Bunty Fairweather was a tall woman, for whom the words “willowy” and “pale” might have been invented. Although we hadn’t spoken for over a decade, I knew her quite well, when she was on the SpecOps Complaints Committee. It was a job in which she could have been difficult and vindictive, but she always played fair.

“Hello, Thursday,” she said brightly as we shook hands and I offered her a seat. “Congratulations on your appointment.
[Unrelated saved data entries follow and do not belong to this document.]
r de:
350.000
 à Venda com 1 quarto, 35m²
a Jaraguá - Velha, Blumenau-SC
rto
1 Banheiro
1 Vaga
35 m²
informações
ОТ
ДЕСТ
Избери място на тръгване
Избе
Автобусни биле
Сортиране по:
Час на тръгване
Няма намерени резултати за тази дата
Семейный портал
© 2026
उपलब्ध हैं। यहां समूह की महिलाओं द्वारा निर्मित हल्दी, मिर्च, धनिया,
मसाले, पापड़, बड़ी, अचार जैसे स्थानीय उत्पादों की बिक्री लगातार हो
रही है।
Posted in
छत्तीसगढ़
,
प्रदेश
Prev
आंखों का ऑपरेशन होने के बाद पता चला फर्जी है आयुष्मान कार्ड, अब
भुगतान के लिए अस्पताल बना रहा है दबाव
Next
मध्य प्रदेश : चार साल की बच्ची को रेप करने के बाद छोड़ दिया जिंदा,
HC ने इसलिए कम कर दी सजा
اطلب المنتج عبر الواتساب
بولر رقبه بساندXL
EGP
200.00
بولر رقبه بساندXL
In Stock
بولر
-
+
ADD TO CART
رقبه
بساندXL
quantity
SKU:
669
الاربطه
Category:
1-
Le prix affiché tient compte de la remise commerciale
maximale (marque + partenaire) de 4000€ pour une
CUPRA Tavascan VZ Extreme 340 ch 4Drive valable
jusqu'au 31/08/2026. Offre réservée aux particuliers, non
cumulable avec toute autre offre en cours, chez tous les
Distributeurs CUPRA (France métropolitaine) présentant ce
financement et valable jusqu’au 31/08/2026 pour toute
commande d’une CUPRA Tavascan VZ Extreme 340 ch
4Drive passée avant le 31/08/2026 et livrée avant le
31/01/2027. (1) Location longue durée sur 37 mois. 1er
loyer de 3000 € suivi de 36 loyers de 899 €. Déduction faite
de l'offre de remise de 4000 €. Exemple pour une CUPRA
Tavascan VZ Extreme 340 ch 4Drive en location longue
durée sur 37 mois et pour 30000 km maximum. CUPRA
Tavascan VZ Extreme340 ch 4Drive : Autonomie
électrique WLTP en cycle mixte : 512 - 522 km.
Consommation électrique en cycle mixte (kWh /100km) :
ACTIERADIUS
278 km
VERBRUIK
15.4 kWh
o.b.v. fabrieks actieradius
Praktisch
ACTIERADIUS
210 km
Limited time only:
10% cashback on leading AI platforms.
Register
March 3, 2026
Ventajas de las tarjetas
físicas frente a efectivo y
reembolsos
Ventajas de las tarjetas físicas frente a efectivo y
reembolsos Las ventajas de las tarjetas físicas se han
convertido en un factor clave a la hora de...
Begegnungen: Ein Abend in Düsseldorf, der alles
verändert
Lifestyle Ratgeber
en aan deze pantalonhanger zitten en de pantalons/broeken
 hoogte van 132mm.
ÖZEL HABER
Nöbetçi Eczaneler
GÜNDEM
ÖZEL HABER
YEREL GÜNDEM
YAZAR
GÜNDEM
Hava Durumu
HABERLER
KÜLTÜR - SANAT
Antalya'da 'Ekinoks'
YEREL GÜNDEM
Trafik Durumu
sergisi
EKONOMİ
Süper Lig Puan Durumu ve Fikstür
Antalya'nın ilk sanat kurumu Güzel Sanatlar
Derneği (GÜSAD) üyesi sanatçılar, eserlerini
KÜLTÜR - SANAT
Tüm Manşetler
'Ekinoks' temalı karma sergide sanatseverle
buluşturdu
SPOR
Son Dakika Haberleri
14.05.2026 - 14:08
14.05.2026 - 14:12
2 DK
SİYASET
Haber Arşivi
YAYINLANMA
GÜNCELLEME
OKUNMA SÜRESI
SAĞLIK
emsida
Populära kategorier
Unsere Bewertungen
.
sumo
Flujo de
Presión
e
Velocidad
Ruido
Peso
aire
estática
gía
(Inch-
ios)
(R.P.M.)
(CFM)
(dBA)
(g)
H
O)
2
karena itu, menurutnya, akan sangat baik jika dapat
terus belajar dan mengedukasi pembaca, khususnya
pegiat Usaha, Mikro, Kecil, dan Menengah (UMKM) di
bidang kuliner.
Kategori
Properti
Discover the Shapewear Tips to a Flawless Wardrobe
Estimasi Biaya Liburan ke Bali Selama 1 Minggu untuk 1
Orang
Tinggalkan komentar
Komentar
Fed up with the carpet business?”

“I was attracted back to the literary world by the bright lights and good pay. You’ve done well for yourself. Last time we met, you were adjudicating complaints against the department.”

“I’ve been at the council for almost eight years,” replied Bunty jovially. “After my SpecOps liaison work, they thought I’d be best placed to deal with the mildly odder aspects of council work. At present I’m negotiating with the Swindon Meridian Society to try to stop them from insisting on implementing a citywide Swindon Time Zone.”

“I heard about that.”

This particularly fatuous idea had been in the news a lot recently and would require people to set their watches seven minutes back when going into Swindon, then seven minutes forward when they came out. Luckily, the chief sponsors of the bill all lived in Liddington just outside Swindon, so they were given their own time zone in order to shut them up.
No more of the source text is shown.